Perebutan Partai Demokrat itu diyakini bakal tetap berlanjut hingga adanya keputusan dari pengadilan. Demikian diprediksi Direktur Eksekutif Indo Barometer Muhammad Qodari menanggapi kacau Partai Demokrat.

“Kalau belajar pengalaman daripada partai-partai lain yang mengalami dualisme kepengurusan, akan berjalan di pengadilan, mulai daripada tingkat yang paling kecil hingga tinggi, dalam kejadian ini dalah MA, ” kata Qodari saat dikonfirmasi MNC Portal Indonesia, Minggu (7/3/2021).

Bila merujuk dari pengalaman golongan lain yang pernah mengalami dualisme, Qodari menilai cara penyelesaian kisruh Partai Demokrat akan memakan waktu dengan cukup lama yakni setahun. Hal itu akan terjadi jika penyelesaiannya dilakukan melalui cara pengadilan.

“Jadi nanti kalau telah keluar keputusan dari MA baru akan disahkan oleh departemen kehakiman. Dan kemudian, atas dasar departemen kehakiman itu, maka akan berproses di KPU, ” urai Qodari.

“Dengan pertimbangan jadwal pemilu dalam 2024, maka harusnya semua itu selesai sebelum tahun 2024, karena kalau tidak, akan terjadi perdebatan dengan merepotkan KPU kalau misalnya kedua belah pihak mengajukan calon ke KPU. KPU naganaganya korban karena didesak, ” imbuhnya.

Lebih lanjut, Qodari meyakini penyelesaian kisruh Partai Demokrat akan sampai di tahap pengadilan. Sebab hingga era ini, kedua belah pihak, baik Moeldoko maupun AHY, masih sama-sama belum tersedia yang ingin mengalah.

“Yang akan menjelma kunci, juri, atau penentu adalah pengadilan. Jadi ketum dan kepengurusan yang berlaku nanti akan ditentukan sebab proses-proses di pengadilan, ” kata Qodari.

“Jadi, tahapan pengadilan tersebut, hampir bisa dipastikan bakal terjadi, karena per hari ini, saya melihat duga sulit terjadi munas perbaikan atau munas bersama seperti Partai Golkar, ” pungkasnya.

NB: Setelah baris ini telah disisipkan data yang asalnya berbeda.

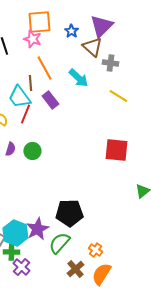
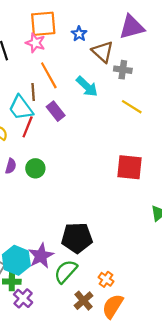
purple triangle: (101, 26) -> (132, 27), moved, turned 30

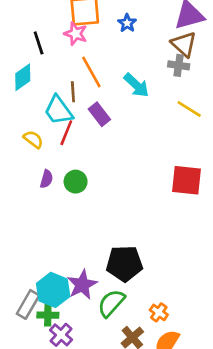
brown triangle: (103, 52) -> (184, 44), moved

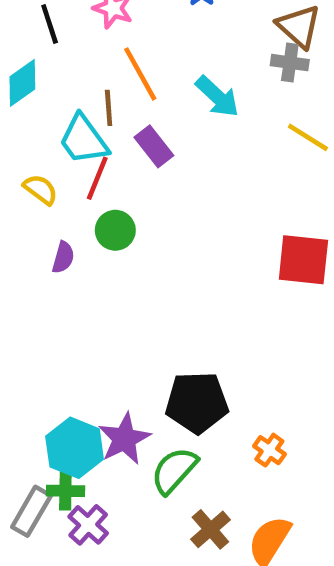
green circle: (76, 182) -> (115, 230), moved
gray rectangle: (28, 304) -> (31, 511), moved
orange cross: (159, 312) -> (269, 450), moved

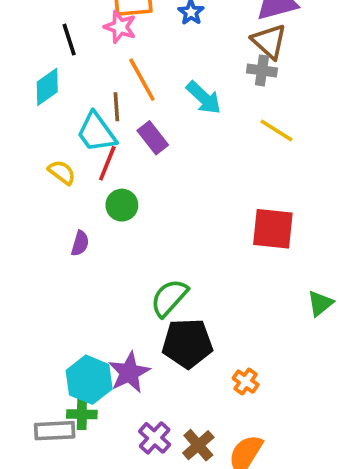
purple semicircle: (63, 257) -> (80, 243), moved
green semicircle: (174, 470) -> (169, 298), moved
gray rectangle: (31, 511) -> (55, 431), turned 57
purple cross: (88, 525) -> (155, 438), moved

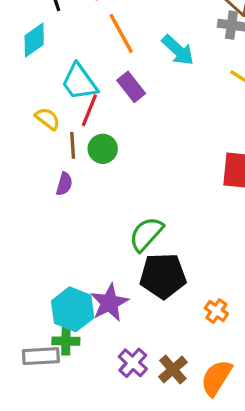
brown line: (116, 107) -> (73, 145), moved

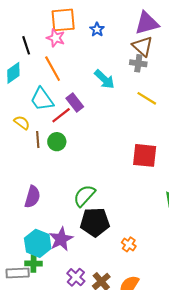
orange line: (121, 33) -> (53, 69), moved
red line: (89, 110) -> (61, 115), moved, turned 30
purple semicircle: (64, 184) -> (32, 197), moved, size x1.5

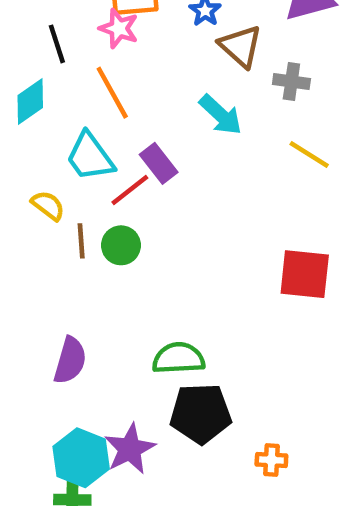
brown triangle: (143, 46) -> (240, 46), moved
green semicircle: (84, 196) -> (179, 358), turned 45
orange cross: (129, 244) -> (271, 460), turned -32

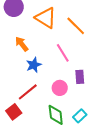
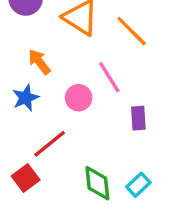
blue star: (34, 65) -> (26, 98), moved
pink circle: (60, 88) -> (79, 98), moved

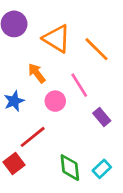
orange arrow: (39, 62) -> (37, 73), moved
purple rectangle: (138, 118) -> (102, 117), turned -36

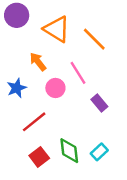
red square: (14, 164) -> (39, 157), moved

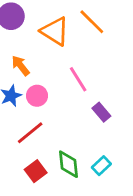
orange line: (94, 39) -> (92, 22), moved
orange arrow: (38, 62) -> (21, 66), moved
pink circle: (55, 88) -> (37, 96), moved

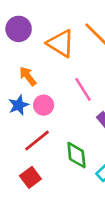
green diamond: (69, 164) -> (76, 155), moved
red square: (36, 171) -> (30, 177), moved

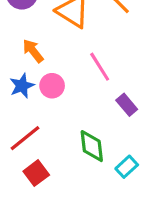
red line: (37, 141) -> (25, 138), moved

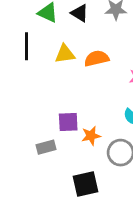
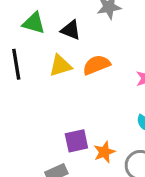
black triangle: (80, 13) -> (71, 30), moved

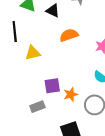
yellow triangle: (60, 66) -> (33, 53), moved

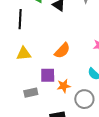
orange semicircle: (69, 35) -> (62, 51), moved, turned 144
yellow triangle: (33, 53) -> (24, 54), moved

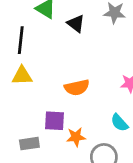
orange semicircle: (62, 51) -> (77, 87), turned 30
yellow triangle: (24, 54) -> (22, 76), moved

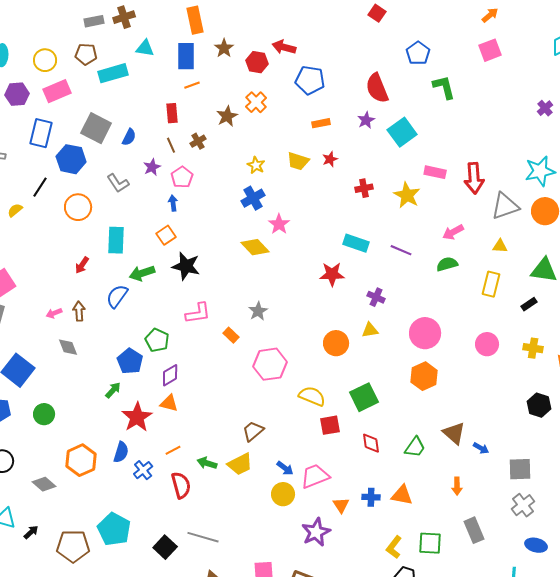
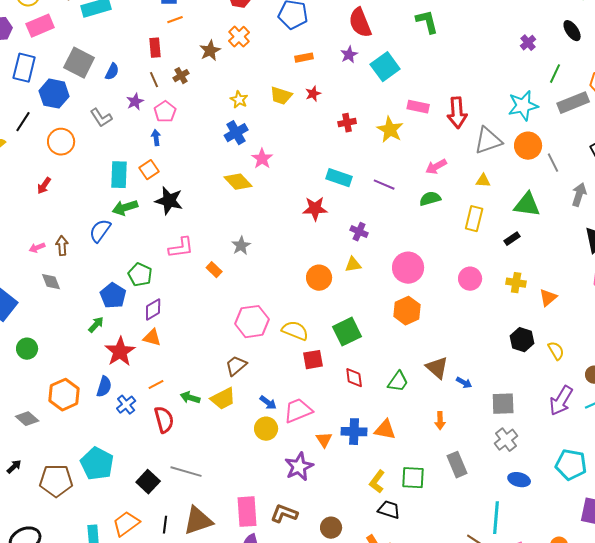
cyan rectangle: (116, 240) -> (119, 175), moved
red arrow: (82, 265) -> (44, 186), moved
pink hexagon: (270, 364) -> (252, 322), moved
blue cross: (371, 497) -> (354, 432), size x1.4

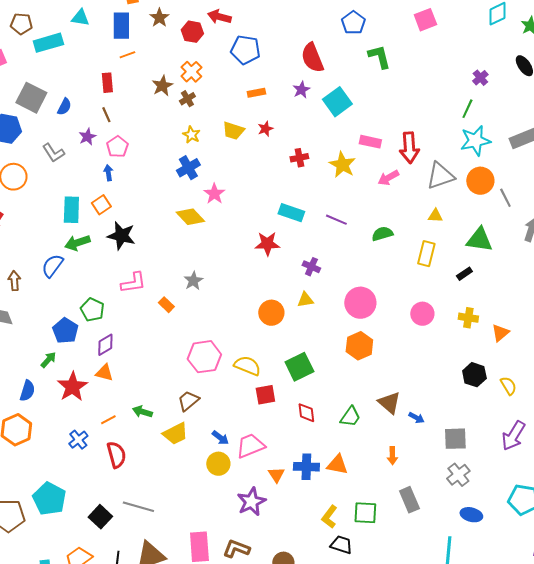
green line: (555, 74) -> (467, 109), moved
brown cross: (181, 76) -> (187, 99), moved
pink arrow: (436, 167) -> (388, 178), moved
blue semicircle: (104, 387) -> (27, 391), moved
green arrow: (190, 398) -> (142, 412), moved

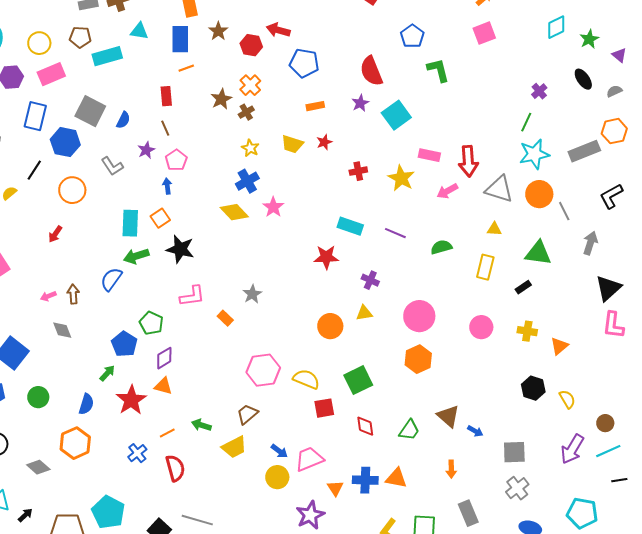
gray triangle: (440, 176) -> (499, 189), turned 36
yellow diamond: (190, 217) -> (234, 212), moved

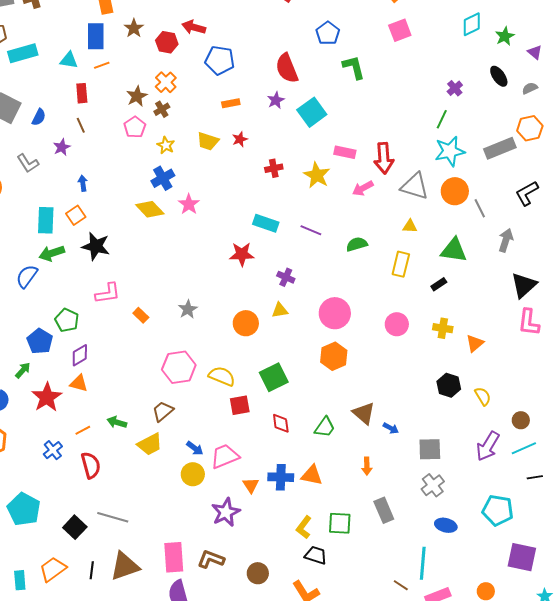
cyan triangle: (139, 31) -> (69, 60), moved
pink pentagon: (176, 160) -> (135, 127), moved
gray star: (252, 294) -> (188, 309), moved

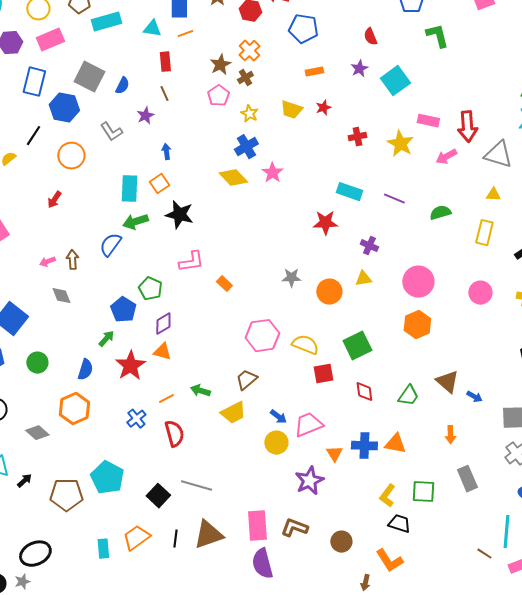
red semicircle: (287, 68) -> (370, 37), size x0.6
gray star: (188, 309) -> (291, 278), moved, turned 30

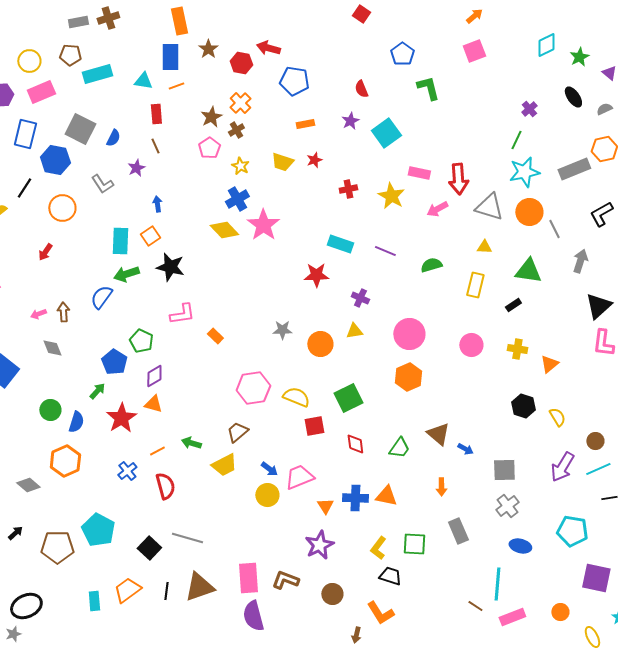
pink star: (272, 173) -> (263, 225), size x1.5
green circle: (37, 363) -> (50, 410), moved
purple star: (309, 481) -> (319, 545), moved

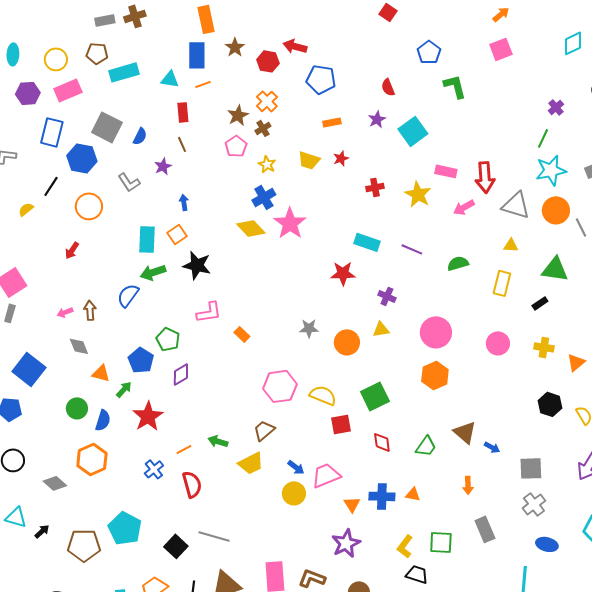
orange triangle: (153, 404) -> (101, 373), moved
orange triangle: (386, 496) -> (413, 494), size x0.7

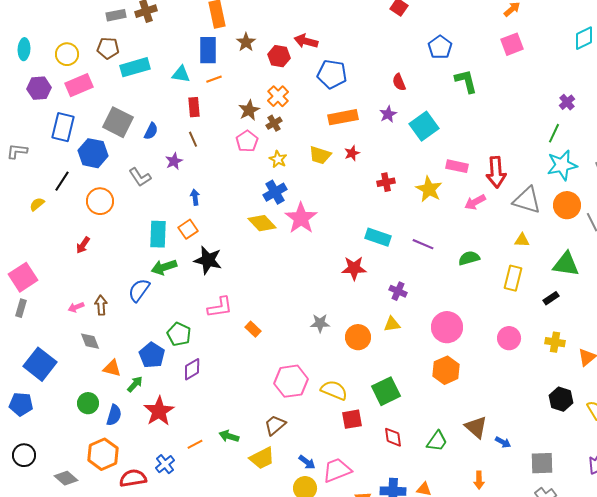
orange rectangle: (332, 122) -> (343, 117), size x1.6
red semicircle: (192, 484) -> (133, 478), moved, turned -84

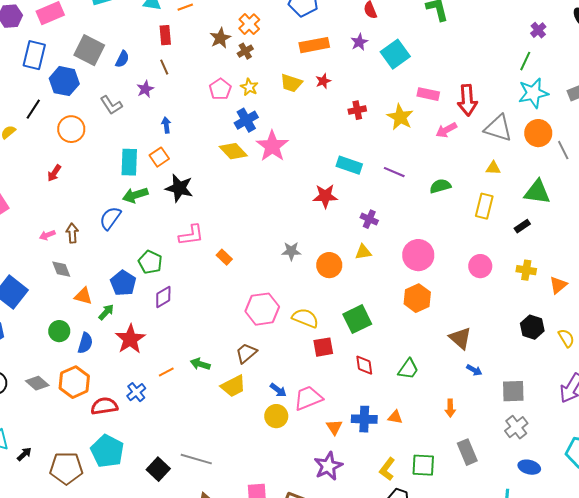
pink pentagon: (247, 141) -> (220, 89), moved
brown triangle: (476, 427) -> (460, 338), moved
gray diamond: (66, 478) -> (37, 383), moved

Sebelumnya, sebesar pihak, salah satunya Jhoni Allen Marbun menggelar KLB di The Hill Hotel & Resort, Sibolangit, Sumatera Utara. Kongres itu menetapkan KSP Moeldoko sebagai Ketua Umum (Ketum) Partai Demokrat. Penetapan Moeldoko sebagai Ketum Partai Demokrat berlangsung sejenis segera

“Memutuskan, menetapkan Jenderal (Purn) Moeldoko sebagai Ketua Umum Kelompok Demokrat periode 2021-2025, ” kata pimpinan sidang KLB, Jhoni Allen Marbun, Jumat, 5 Maret 2021.

Menanggapi KLB tersebut, Ketua Majelis Tinggi Partai Demokrat, Susilo Bambang Yudhoyono (SBY), maupun putranya yang juga Ketum Partai Demokrat, Agus Harimurti Yudhoyono (AHY), secara tegas menyatakan bahwa KLB di Deli Serdang ilegal dan abal-abal. Pokok, KLB tersebut dianggap tidak memenuhi persyaratan dalam AD/ART Partai Demokrat.